Objective sleep parameters throughout the work period are shown in Table 3. Mean bedtimes and wake-times were 23:03 ± 1:11 and 5:50 ± 0:51 for day workers, and were 10:13 ± 0:51 and 15:32 ± 1:30 for night workers (p-values =0.003). Total sleep time was significantly longer in day workers compared to night workers (353.1 ± 81.0 min vs. 271.3 ± 78.2 min, p=0.04, d=1.03). There were no statistically significant between-group differences in sleep onset latency (day: 3.64 ± 3.00 min vs. night: 6.00 ± 6.77 min, p=0.21, d=0.45), sleep efficiency (day: 86.7 ± 4.7 % vs. night: 85.2 ± 8.2 %, p=0.60, d=0.22), or wake after sleep onset (day: 50.7 ± 22.7 min vs. night: 41.5 ± 24.5 min, p=0.42, d=0.39).
Table 3:
Sleep parameter | Day shift (n=12) |
Night shift (n=12) |
P-value | Cohen’s d |
---|---|---|---|---|
Bed time, h:m | 23:03 (1:11) | 10:13 (0:51) | 0.003 | 12.46 |
Wake time, h:m | 5:50 (0:51) | 15:32 (1:30) | 0.003 | 7.96 |
Sleep onset latency, min | 3.64 (3.00) | 6.00 (6.77) | 0.21 | 0.45 |
Total sleep time, min | 353.1 (81.0) | 271.3 (78.2) | 0.04 | 1.03 |
Sleep efficiency, % | 86.7 (4.7) | 85.2 (8.2) | 0.60 | 0.22 |
Wake after sleep onset, min | 50.7 (22.7) | 41.5 (24.5) | 0.42 | 0.39 |
Actigraphic (wrist-mounted) measures are mean throughout each shift working period. Data are expressed as mean (SD). P-values are Benjamini-Hochberg adjusted values, with a false discovery rate set at 0.05.

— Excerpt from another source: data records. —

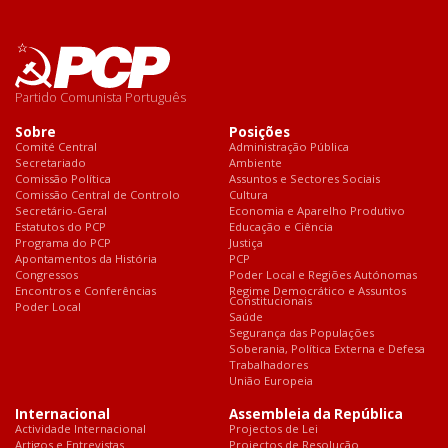
Partido Comunista Português
Sobre
Posições
Comité Central
Administração Pública
Secretariado
Ambiente
Comissão Política
Assuntos e Sectores Sociais
Comissão Central de Controlo
Cultura
Secretário-Geral
Economia e Aparelho Produtivo
Estatutos do PCP
Educação e Ciência
Programa do PCP
Justiça
Apontamentos da História
PCP
Congressos
Poder Local e Regiões Autónomas
Encontros e Conferências
Regime Democrático e Assuntos
Constitucionais
Poder Local
Saúde
Segurança das Populações
Soberania, Política Externa e Defesa
Trabalhadores
União Europeia
Internacional
Assembleia da República
Actividade Internacional
Projectos de Lei
Artigos e Entrevistas
Projectos de Resolução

Day shift workers reported feeling more refreshed, when completing a 7-point Likert scale (1: “not at all” to 7: “extremely”) upon awakening from the sleep episode (day: 4.2 ± 1.1 vs. night: 3.3 ± 1.1, p=0.05, d=0.82).
Food intake
Total daily dietary intakes in night and day workers during the 24-hour including the final work shift in the shift tracking period are shown in Table 4. There were no statistically significant differences in total energy (day: 1665.5 ± 566.4 kcal vs. night: 1666.0 ± 893.0 kcal, p=0.99, d=0.001), total fat (day: 62.7 ± 25.5 g vs. night: 73.4 ± 52.7 g, p=0.92, d=0.26), carbohydrate (day: 190.1 ± 78.0 g vs. night: 191.7 ± 114.8 g, p=0.99, d=0.02), sugar (day: 86.5 ± 51.7 g vs. night: 99.4 ± 69.2 g, p=0.92, d=0.21), protein (day: 87.2 ± 40.7 g vs. night: 65.9 ± 39.0 g, p=0.63, d=0.53) or fiber (day: 16.9 ± 6.2 g vs. night: 12.5 ± 6.0 g, p=0.54, d=0.72).
Table 4:
Dietary parameter | Day shift (n=12) |
Night shift (n=12) |
P- value |
Cohen’s d |
---|---|---|---|---|
Energy, kcal | 1665.5 (566.4) | 1666.0 (893.0) | 0.99 | 0.001 |
Protein, g | 87.2 (40.7) | 65.9 (39.0) | 0.63 | 0.53 |
Total Fat, g | 62.7 (25.5) | 73.4 (52.7) | 0.92 | 0.26 |
Carbohydrate, g | 190.1 (78.0) | 191.7 (114.8) | 0.99 | 0.02 |
Sugar, g | 86.5 (51.7) | 99.4 (69.2) | 0.92 | 0.21 |
Fiber, g | 16.9 (6.2) | 12.5 (6.0) | 0.54 | 0.72 |
Dietary intakes were assessed throughout the 24-h including the final work shift in the shift tracking period. Intakes were assessed with the ASA24 Dietary Assessment Tool. Data are expressed as mean (SD). P-values are Benjamini-Hochberg adjusted values.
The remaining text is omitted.